He hasn't always not satisfied me emotionally. I've been with him since I was 15 yes I love him very much. I don't expect him to be perfect. I just want him to work on our issues.


----------



## Love Song (Jan 16, 2012)

deejov said:


> Try reading the 5 Love Languages, His Needs Her Needs together and doing the questionaires about each other's needs.
> 
> That can be helpful in showing him that you are not trying to change him, but asking each other to modify your behaviors so that there is a balance in the relationship and you are both happy.
> 
> It can be really useful to fill out that questionaire and read each other's responses.


Thanks for your advice, I am going to look into both of those books and see if we can do it together. Hopefully he'll agree.


----------



## Leaver (Jan 31, 2012)

Yes, this is normal. Guys sometimes don't communicate well because they believe the problem is not poor communication of problems (which can be solved), but genuine conflicts of interest (which only lead to bigger problems). When a problem seems unsolvable, alot of guys clam up and repress their feelings. We just try to deal.

Also, some guys (I have and sometimes do) converse by bouncing ideas off of others, having no attachment to the success of their ideas. To most women I know, this is demoralizing, as they will tend to be attached to their ideas, and when an idea is met with ANOTHER idea, it creates conflict. 

I have no idea why a guy would not be interested in sexually satisfying his wife. That to me is basically inhuman, mean, manipulative, and evil, and a place where there is no room to compromise. Granted, you might need some wierd stuff that he isn't into, but that is about the only place where he gets a pass. In other words, I have no advise there.


----------



## Love Song (Jan 16, 2012)

Leaver said:


> I have no idea why a guy would not be interested in sexually satisfying his wife. That to me is basically inhuman, mean, manipulative, and evil, and a place where there is no room to compromise. Granted, you might need some wierd stuff that he isn't into, but that is about the only place where he gets a pass. In other words, I have no advise there.

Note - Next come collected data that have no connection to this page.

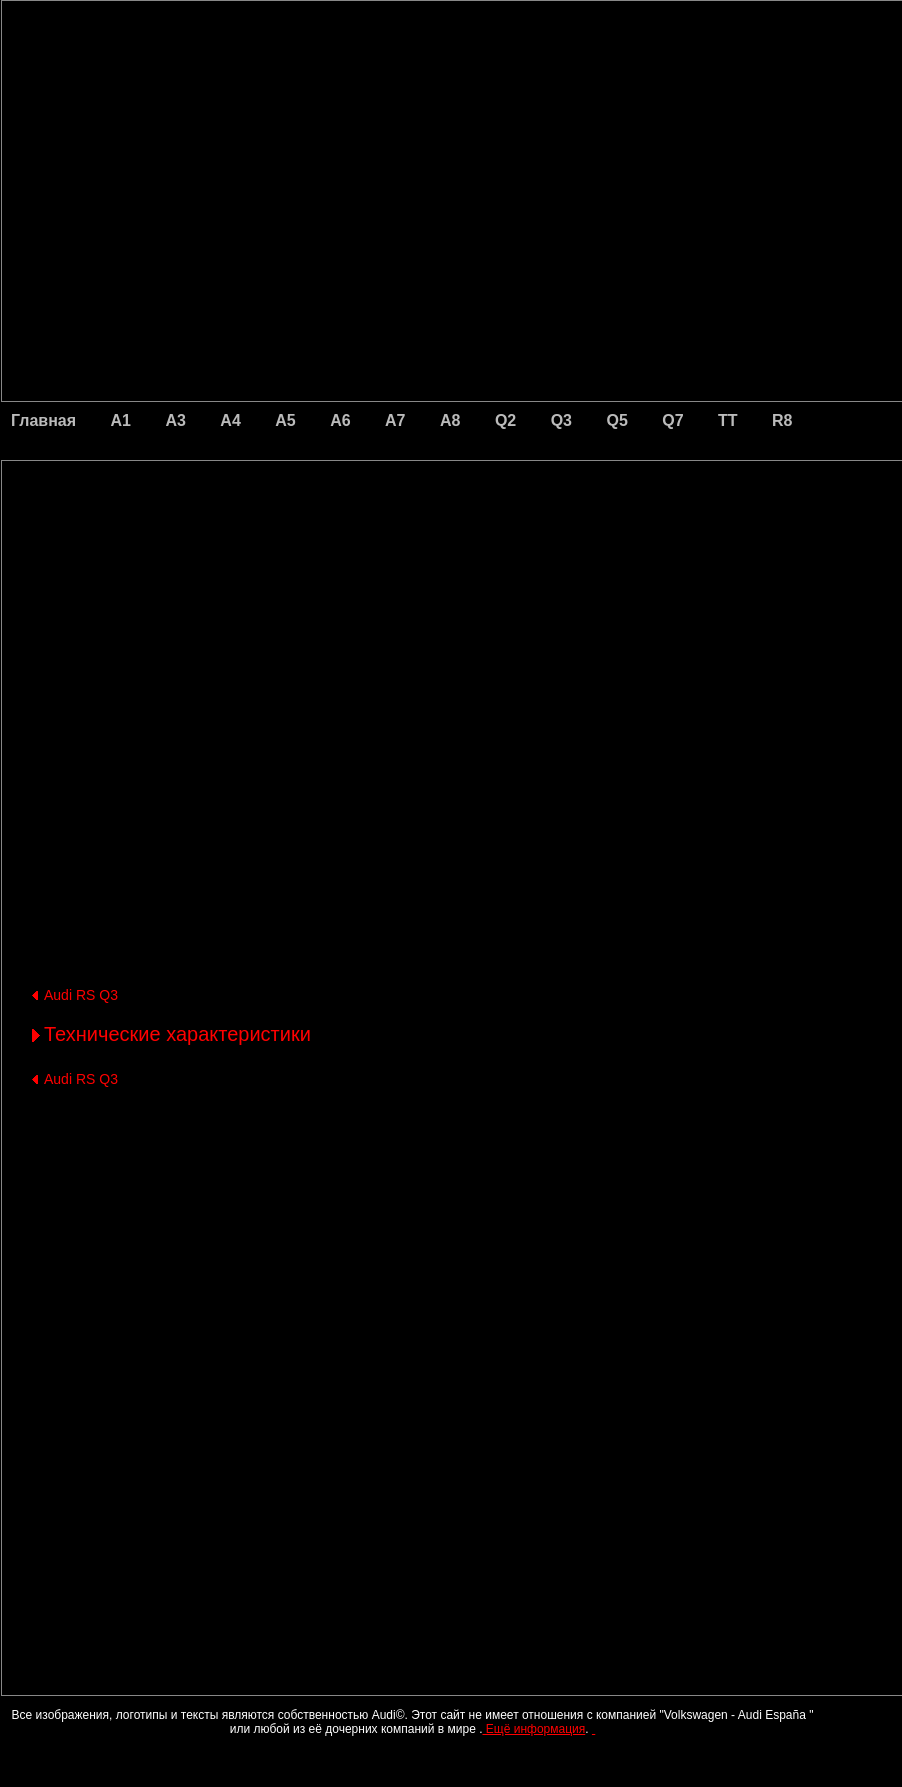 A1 (121, 420)
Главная (43, 420)
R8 (782, 420)
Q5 (616, 420)
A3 (175, 420)
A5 (285, 420)
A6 (340, 420)
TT (728, 420)
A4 (230, 420)
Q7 (672, 420)
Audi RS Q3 (81, 995)
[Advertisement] (312, 545)
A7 (395, 420)
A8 (450, 420)
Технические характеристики (177, 1034)
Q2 (505, 420)
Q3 (561, 420)
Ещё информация (533, 1729) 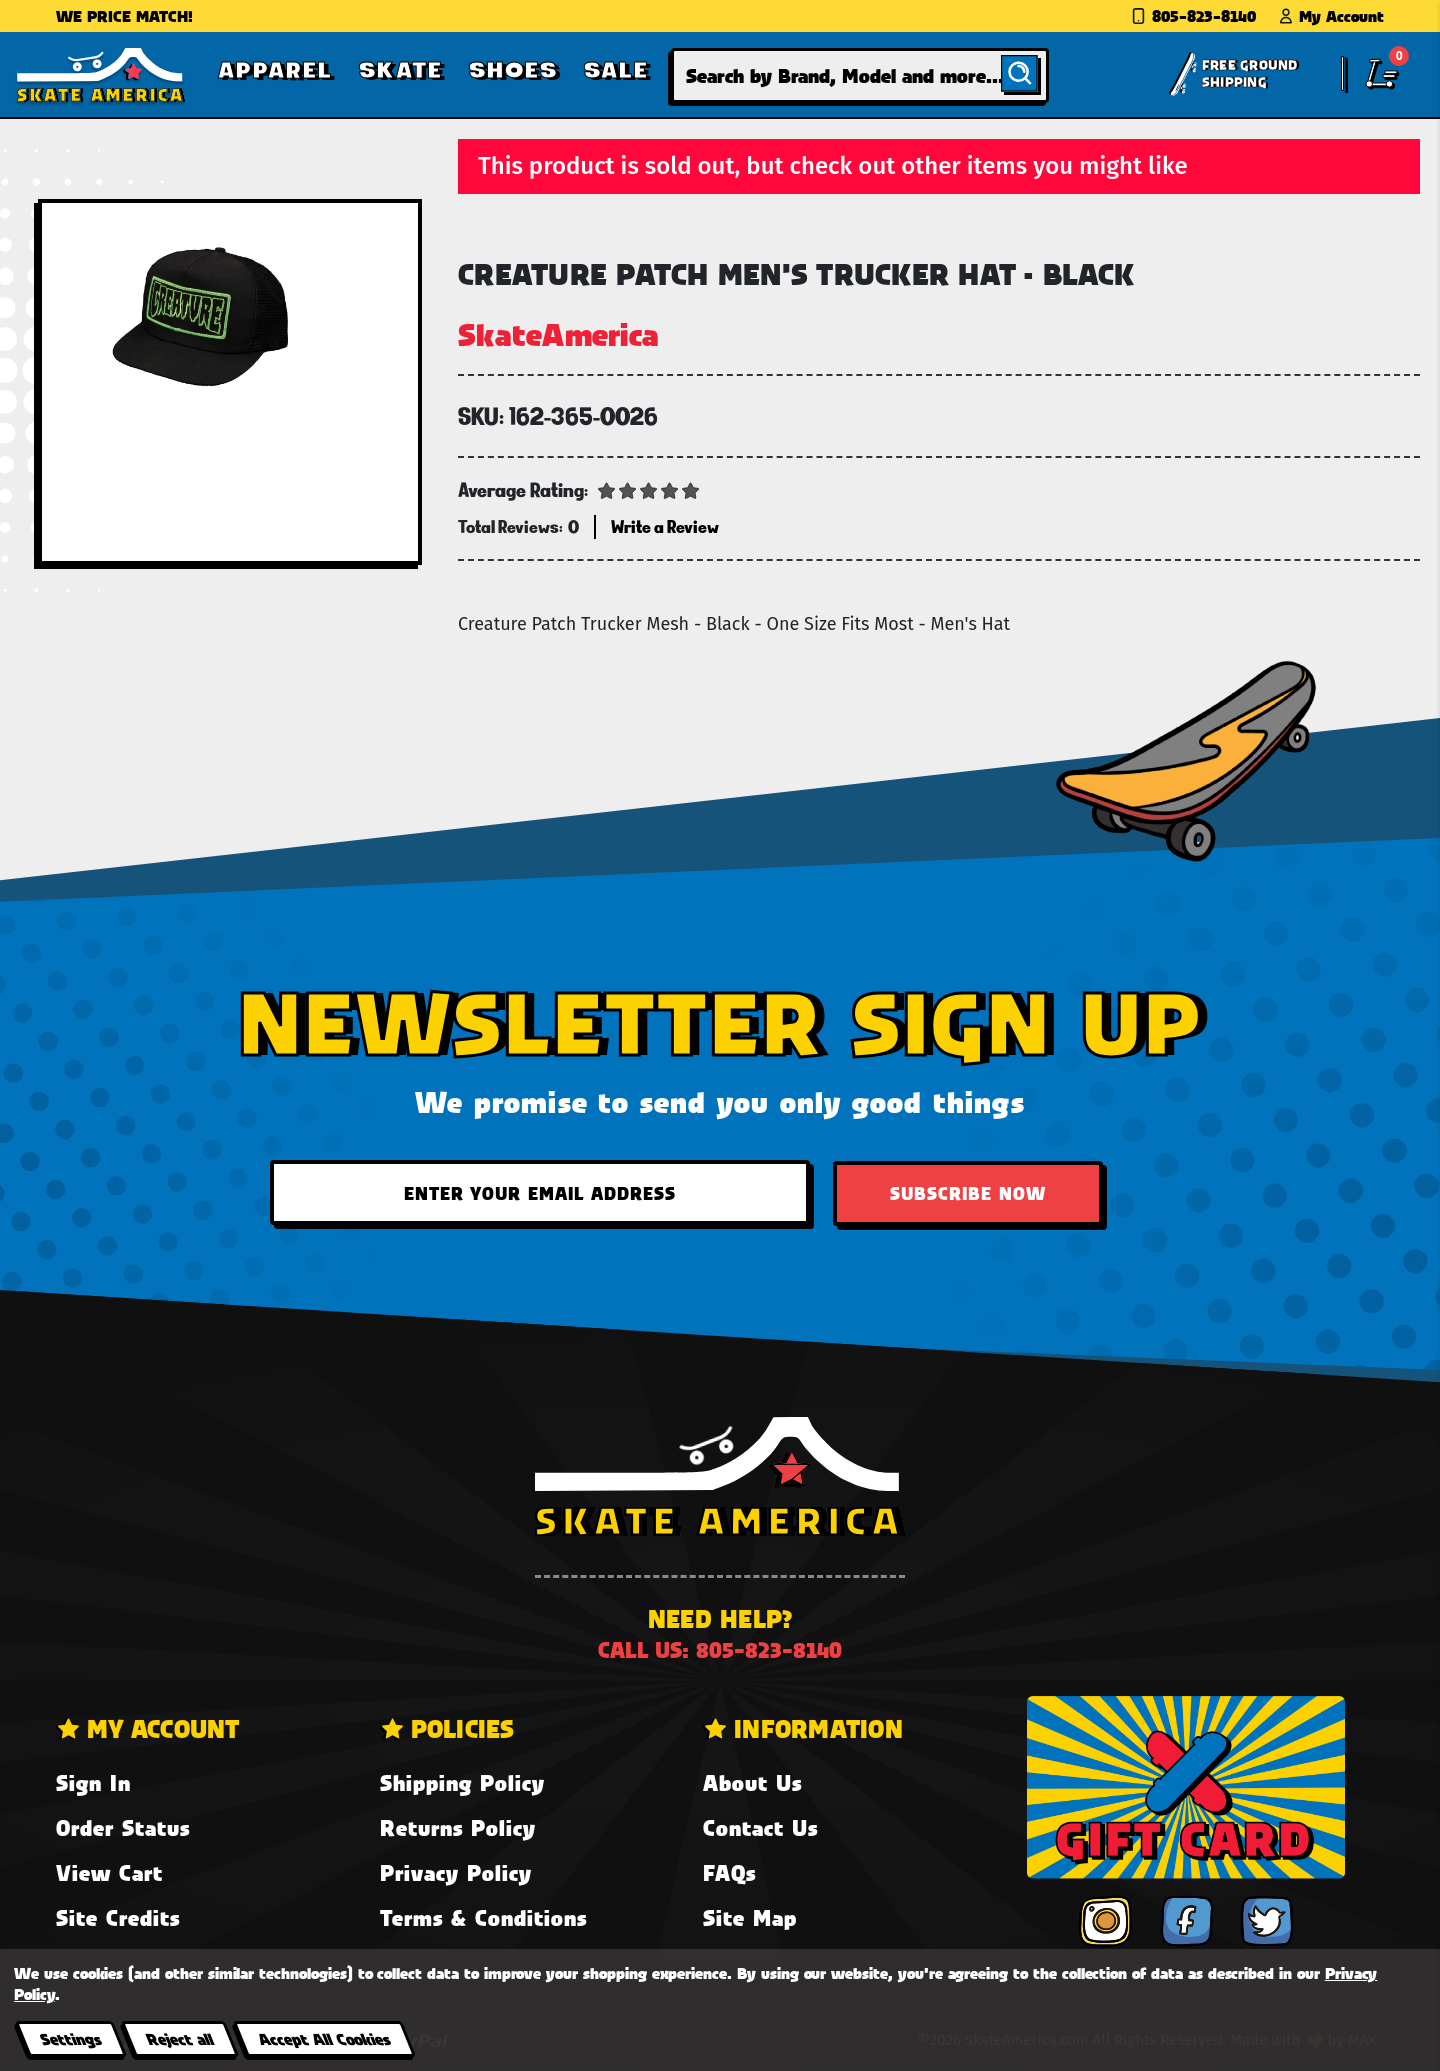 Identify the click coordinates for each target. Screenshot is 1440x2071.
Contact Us (760, 1827)
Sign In (93, 1782)
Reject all (179, 2038)
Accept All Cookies (324, 2038)
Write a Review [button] (665, 526)
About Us (752, 1782)
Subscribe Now (968, 1193)
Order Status (123, 1827)
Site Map (750, 1917)
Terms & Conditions (483, 1917)
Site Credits (118, 1917)
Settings (70, 2038)
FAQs (729, 1872)
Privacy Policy (456, 1872)
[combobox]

Um i didn't say that it doesn't feel good or pleasurable... it does im just not satisfied. ahem

he wants the right things but he doesn't do the work to get the right things. I hope that makes sense. Funny thing is he is the same way in our relationship. Things between us would be so much better if he'd just try at least tried to make it better.


----------



## Love Song (Jan 16, 2012)

COguy said:


> I'll be honest, yes I think this is a guy thing. We tend to live happy lives with the status quo. For many years I was content with my marriage and situation even though my wife was miserable. It bothers me that many times it takes something drastic to happen for us to "snap out of it", but I suppose that's the way life works.
> 
> I ask myself now what it would have taken, outside of my wife getting involved with someone else, to snap me out of it. And honestly, I think one of the few things that would have hit me, is if she said she told me she was leaving unless I did X,Y, and Z. I really didn't get how unhappy she was until I heard her say some of the things she did in counseling, and this was only because she was seeing someone else. If she would have been serious about leaving, I think I would have come around (maybe not right away, but certainly as she left).
> 
> I don't want to tell you to leave your husband, I think a good start is writing a letter and letting him know just how unhappy you are and SPECIFICALLY what he needs to do to change it. Give it to him when he's not stressed out and you guys aren't fighting, and be as respectful and caring as you can. If that doesn't work, then you can look at escalating it.


The longer this goes on the more I think that is my only option, to leave and "snap him out of it" and I keep trying to ignore it but that seems the only option I have left. Unfortunately I've told him I would leave if x y& z doesn't happen. And when it didn't happen I was too afraid of hurting him to leave. 

So although that might be considered an empty threat now I'll try the letter exercise. Ive never tried that before and if it doesn't work I guess I'll know what options I have left. I'm also going to try reading The 5 Love Languages & His Needs Her Needs with him. All of these seem to be the only optionS I have left. Sigh.
_Posted via Mobile Device_


----------